As an Opera user, I was one of the few people excited about their recent 9.5 release. Overall it is a good release, though I’m going to start with the bad news first in a second. I’m going to discuss things from my perspective rather than cover all the features in the change log one by one, so your mileage may vary.
The new UI design initially got the thumbs up from me, because I love dark and sleek, but it turns out the usability is not so impressive. Removing all the icon colors makes them less recognizable, the tab close buttons are smaller and harder to click, and the new tab button defaults to the right of the tabs, where its location continuously changes as tabs are added or removed. This can all be changed by the user, and in my mind, must be. As pretty as the dark icons look at a casual glance, this is not a change for the better. It looks like a lot of these changes were meant to look good in Vista. The previous default theme wasn’t OS-specific though, which I think is a better approach. Also, Opera said that the new tab button to the right of the tabs would be familiar to IE users. It is OK to make changes to ease the transition for new users, but you should only do so when you’re not harming your own product. Microsoft, well, isn’t the best group to look to when it comes to UI design. The original theme, which you can still get for Opera 9.5, has clean blue tabs, soft grays, and occasional pale yellow highlights. I have the feeling Opera will bring this back, or try something very different for their next major release.

On the bright side, my favorite features are still here, occasionally with subtle improvements. The ability to make a search out of any form field, the tab trash can, the way it opens with my tabs from last time, are all great. I know Firefox has since adopted some of these features, but I still get the feeling Opera is paving the new ground with these little niceties.

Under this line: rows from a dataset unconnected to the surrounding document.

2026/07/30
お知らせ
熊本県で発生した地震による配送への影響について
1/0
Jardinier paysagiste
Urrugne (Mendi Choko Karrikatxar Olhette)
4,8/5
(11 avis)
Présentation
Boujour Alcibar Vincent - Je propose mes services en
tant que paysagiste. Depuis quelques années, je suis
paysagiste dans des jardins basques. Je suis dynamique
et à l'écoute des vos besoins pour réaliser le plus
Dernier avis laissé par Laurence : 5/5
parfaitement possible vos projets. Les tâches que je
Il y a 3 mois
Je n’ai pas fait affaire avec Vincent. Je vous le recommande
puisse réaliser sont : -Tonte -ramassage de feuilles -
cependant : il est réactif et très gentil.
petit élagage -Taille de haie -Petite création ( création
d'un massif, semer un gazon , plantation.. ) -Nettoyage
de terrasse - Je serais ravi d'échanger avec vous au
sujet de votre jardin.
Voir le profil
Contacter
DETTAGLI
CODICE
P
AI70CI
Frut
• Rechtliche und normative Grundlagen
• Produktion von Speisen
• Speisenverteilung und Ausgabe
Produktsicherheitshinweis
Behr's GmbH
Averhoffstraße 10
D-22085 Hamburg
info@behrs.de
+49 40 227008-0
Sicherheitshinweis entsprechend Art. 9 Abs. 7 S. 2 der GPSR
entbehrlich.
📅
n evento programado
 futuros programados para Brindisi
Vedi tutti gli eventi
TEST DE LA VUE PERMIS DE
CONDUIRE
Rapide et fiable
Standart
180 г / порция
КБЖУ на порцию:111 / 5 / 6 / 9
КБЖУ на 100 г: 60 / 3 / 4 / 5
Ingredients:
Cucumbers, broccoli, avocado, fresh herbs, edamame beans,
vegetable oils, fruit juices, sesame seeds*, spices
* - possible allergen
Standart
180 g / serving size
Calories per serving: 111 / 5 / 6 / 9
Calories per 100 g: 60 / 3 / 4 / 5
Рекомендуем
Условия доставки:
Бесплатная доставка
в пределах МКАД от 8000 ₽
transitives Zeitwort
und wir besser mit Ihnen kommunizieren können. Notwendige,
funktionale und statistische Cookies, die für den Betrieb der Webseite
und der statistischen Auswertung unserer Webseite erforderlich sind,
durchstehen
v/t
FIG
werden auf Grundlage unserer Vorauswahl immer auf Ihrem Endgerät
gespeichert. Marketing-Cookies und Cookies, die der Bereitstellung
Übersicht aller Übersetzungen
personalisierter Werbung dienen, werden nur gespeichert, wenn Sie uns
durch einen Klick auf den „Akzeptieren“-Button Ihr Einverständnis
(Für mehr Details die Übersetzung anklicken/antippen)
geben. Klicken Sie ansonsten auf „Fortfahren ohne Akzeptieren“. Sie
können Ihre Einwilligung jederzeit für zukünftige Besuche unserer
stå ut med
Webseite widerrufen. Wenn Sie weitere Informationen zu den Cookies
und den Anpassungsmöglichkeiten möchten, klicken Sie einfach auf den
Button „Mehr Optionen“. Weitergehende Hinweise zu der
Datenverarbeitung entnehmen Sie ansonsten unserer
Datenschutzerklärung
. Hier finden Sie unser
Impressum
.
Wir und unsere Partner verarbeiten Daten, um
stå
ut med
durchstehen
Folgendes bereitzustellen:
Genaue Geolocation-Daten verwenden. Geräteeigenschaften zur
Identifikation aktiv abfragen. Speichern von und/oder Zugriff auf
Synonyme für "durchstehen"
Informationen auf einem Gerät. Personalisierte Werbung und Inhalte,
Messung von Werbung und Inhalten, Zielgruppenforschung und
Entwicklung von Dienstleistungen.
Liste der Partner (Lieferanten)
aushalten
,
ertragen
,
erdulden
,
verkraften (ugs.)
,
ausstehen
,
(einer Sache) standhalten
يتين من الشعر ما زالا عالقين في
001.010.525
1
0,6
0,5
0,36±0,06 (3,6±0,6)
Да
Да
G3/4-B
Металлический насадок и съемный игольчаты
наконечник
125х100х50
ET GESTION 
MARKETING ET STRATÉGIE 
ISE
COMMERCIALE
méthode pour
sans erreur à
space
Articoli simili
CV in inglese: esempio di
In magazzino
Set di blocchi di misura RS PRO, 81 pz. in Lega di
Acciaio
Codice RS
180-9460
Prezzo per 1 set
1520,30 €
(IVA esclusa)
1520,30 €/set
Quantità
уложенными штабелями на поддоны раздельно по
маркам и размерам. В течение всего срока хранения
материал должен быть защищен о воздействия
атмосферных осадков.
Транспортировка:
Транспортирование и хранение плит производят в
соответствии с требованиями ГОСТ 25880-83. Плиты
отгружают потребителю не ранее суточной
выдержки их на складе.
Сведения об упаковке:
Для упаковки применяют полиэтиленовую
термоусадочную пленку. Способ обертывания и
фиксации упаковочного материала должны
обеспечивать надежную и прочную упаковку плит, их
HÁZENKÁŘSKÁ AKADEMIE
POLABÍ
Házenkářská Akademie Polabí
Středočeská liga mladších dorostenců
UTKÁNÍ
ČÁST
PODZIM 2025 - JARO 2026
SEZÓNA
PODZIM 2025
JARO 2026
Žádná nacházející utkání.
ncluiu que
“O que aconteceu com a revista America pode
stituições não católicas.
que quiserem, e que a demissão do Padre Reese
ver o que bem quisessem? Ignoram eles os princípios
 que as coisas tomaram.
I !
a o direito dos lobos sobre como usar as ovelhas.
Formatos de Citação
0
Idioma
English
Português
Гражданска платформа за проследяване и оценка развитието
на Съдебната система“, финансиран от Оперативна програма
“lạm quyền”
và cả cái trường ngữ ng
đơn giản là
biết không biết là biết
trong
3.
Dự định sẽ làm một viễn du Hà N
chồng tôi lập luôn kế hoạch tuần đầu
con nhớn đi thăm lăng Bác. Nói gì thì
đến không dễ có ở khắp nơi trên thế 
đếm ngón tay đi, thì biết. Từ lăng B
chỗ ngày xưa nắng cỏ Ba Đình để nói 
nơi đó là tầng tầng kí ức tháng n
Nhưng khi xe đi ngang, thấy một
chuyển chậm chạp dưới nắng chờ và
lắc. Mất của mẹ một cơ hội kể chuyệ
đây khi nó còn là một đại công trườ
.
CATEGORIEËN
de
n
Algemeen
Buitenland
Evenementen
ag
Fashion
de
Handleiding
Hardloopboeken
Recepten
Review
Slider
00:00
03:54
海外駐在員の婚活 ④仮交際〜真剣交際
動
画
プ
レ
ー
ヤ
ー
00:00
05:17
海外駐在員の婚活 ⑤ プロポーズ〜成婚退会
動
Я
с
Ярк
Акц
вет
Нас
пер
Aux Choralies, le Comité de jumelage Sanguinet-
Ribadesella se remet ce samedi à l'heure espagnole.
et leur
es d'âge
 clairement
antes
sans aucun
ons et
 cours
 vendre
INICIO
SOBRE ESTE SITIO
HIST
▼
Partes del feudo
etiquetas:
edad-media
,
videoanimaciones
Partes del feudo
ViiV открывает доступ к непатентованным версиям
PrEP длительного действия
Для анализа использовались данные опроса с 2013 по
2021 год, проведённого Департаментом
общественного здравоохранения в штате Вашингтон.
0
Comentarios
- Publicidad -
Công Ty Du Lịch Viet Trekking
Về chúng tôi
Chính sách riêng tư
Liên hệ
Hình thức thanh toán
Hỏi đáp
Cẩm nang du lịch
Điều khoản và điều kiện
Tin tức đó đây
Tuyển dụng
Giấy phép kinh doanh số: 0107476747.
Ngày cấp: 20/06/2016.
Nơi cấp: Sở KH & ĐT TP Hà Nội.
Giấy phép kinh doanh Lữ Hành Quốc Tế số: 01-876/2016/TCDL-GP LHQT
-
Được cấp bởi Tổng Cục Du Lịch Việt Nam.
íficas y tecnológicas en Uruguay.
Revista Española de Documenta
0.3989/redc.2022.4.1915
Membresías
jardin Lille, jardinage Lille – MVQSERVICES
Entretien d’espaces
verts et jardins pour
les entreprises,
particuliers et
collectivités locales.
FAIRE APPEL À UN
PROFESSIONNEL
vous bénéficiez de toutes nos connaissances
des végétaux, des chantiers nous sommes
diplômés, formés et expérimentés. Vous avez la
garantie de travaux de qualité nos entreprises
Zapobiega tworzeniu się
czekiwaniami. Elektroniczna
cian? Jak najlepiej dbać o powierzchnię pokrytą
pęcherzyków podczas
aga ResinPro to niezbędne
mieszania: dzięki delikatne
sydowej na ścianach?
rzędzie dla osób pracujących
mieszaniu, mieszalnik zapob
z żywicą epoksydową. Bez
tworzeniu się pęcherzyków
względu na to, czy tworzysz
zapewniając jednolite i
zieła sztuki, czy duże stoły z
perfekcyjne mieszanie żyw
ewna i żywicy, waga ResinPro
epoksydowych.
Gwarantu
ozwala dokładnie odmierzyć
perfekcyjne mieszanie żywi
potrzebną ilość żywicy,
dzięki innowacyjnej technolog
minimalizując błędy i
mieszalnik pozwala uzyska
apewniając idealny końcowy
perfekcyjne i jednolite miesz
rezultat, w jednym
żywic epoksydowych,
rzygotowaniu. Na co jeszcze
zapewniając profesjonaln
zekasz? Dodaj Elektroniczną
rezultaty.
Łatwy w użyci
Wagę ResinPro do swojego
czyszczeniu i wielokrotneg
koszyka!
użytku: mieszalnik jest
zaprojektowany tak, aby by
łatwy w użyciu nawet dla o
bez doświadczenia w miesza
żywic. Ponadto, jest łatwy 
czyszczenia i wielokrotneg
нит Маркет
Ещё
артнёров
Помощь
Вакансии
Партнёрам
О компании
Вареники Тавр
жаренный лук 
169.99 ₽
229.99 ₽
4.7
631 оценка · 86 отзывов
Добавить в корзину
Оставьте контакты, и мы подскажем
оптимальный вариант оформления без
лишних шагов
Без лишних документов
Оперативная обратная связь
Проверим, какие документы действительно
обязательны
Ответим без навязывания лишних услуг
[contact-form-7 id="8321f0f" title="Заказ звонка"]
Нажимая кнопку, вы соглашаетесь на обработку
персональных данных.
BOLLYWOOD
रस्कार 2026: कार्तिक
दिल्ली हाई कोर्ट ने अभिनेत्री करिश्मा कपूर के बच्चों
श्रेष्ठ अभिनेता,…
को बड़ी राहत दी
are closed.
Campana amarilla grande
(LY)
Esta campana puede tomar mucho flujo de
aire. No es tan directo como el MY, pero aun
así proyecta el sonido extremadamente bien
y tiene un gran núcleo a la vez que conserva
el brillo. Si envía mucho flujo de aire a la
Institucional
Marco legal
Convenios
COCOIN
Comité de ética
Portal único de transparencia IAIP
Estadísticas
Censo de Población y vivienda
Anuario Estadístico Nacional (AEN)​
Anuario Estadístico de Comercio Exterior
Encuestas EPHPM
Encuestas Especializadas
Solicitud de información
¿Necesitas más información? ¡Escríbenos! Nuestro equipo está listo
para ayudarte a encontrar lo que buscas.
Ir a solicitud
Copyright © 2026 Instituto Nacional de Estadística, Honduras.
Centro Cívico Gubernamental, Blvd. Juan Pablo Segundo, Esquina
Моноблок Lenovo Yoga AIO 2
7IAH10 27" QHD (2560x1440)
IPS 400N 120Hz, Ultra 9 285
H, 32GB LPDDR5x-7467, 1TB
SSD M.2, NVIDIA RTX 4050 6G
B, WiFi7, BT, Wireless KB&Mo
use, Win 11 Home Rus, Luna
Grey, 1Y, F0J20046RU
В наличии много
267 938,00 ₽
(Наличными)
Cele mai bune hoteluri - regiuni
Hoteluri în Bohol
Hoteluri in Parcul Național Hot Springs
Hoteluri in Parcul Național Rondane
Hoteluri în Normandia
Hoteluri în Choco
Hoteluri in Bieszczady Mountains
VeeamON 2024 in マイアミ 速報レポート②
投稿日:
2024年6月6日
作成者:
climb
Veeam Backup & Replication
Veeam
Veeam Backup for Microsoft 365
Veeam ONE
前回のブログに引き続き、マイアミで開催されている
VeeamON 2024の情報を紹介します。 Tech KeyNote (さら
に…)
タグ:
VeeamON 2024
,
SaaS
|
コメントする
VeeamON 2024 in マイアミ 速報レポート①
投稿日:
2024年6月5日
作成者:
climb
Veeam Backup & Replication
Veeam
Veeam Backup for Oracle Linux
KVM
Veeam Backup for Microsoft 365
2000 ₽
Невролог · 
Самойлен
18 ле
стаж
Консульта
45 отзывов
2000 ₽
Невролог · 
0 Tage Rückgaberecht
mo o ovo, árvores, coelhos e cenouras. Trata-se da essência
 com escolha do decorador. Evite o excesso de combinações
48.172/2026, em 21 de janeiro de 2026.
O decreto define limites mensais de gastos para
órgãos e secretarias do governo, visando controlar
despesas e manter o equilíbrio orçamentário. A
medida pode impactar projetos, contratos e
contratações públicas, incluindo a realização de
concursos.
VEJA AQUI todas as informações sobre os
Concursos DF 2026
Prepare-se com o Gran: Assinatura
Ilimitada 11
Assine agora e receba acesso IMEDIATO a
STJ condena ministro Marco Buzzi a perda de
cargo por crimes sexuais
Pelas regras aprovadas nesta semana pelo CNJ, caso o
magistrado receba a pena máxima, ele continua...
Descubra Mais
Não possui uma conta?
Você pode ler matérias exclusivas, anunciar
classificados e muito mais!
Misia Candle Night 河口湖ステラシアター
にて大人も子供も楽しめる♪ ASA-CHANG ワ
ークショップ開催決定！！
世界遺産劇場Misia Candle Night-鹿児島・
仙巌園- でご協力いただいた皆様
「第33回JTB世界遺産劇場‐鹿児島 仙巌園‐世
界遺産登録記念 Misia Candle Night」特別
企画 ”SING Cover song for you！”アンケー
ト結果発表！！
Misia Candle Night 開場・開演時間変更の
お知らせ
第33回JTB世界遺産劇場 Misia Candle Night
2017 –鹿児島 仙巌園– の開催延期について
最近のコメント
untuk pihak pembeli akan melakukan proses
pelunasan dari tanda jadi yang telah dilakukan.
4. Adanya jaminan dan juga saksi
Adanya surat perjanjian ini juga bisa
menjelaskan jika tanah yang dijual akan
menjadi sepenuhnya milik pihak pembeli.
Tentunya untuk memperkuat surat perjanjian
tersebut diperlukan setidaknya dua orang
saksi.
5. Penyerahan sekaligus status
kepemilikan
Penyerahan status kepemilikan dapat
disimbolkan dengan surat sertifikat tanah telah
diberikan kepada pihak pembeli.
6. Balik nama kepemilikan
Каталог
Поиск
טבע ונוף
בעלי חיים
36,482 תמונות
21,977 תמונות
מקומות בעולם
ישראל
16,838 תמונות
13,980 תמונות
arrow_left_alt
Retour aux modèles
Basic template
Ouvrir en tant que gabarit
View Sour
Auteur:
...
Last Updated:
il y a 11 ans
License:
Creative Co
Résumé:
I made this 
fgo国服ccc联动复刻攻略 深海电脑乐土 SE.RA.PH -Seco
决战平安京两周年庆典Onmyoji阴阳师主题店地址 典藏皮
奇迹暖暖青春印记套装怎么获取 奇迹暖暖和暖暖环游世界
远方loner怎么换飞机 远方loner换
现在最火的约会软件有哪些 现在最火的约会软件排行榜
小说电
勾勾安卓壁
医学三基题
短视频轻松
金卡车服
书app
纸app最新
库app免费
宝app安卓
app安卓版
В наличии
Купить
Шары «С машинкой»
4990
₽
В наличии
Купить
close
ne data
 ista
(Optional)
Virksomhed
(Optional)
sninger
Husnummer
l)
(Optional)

I am the only person I know of who likes Opera’s mail client, but sadly the previous release had a bug that made me unable to read emails from a certain other person. This was a deal breaker, and I had been using Thunderbird until this release. The bug is now fixed, and I now have a good feeling of Opera vs. Thunderbird for a mail client. Thunderbird seems, well, a little lame. I prefer Opera’s Search Don’t Sort mentality, which GMail has already proven to me to be the superior method of mail organization over folders and filing. Opera mail’s search is damned fast. I did the same search in Opera and Thunderbird over about 20,000 messages. Opera found it in about a second, Thunderbird took maybe 20 seconds. It is kind of a requirement for this mail paradigm, but is probably something any Thunderbird user would appreciate.
That isn’t the only fast thing in Opera. It just feels fast in general. Some of the benchmarks I’ve seen seem to support this feeling. The trade-off seems to be that about once a month Opera falls flat on its face and dies. Well, I haven’t used Firefox or Internet Explorer enough lately to know if this is more or less often than those browsers. But it isn’t a big deal: Opera comes right back up in the same state I left it.
My beef with the new theme and icon set doesn’t reach every corner of the usability picture. There are some smart changes too. The left panel that carries default panels like mail, contacts, history, page information, and so on is now opened and closed by a button on the tool bar rather than a narrow strip along the side of the browser. Much better. Apparently new panels can be downloaded and added, but I haven’t felt the need.
Another feature worth mentioning is “Opera Link”, which synchronizes your settings and bookmarks between installations of Opera. I believe Firefox plug-ins that do this have abounded lately, so it’s nice to finally have that feature in Opera. My bookmark list is much more interesting and useful than it used to be, as I never really settled on any bookmarking service like del.icio.us.
Overall I’m happy with what I got. The new major features are great, there are some little tweaks here and there, the funky theme is surmountable with their peachy theme chooser, and I still feel a a little pang of joy when my browser treats a torrent link as a regular download, along with my normal downloads. It’s surprising that only 1.4% of people that use this thing. Maybe it is because Opera focuses so much on the mobile world, and interesting contracts like Opera for Wii. Probably the lack of a massive operating system that installs you by default, or an amazingly devout Free software community. In any case, I like what I got with this release.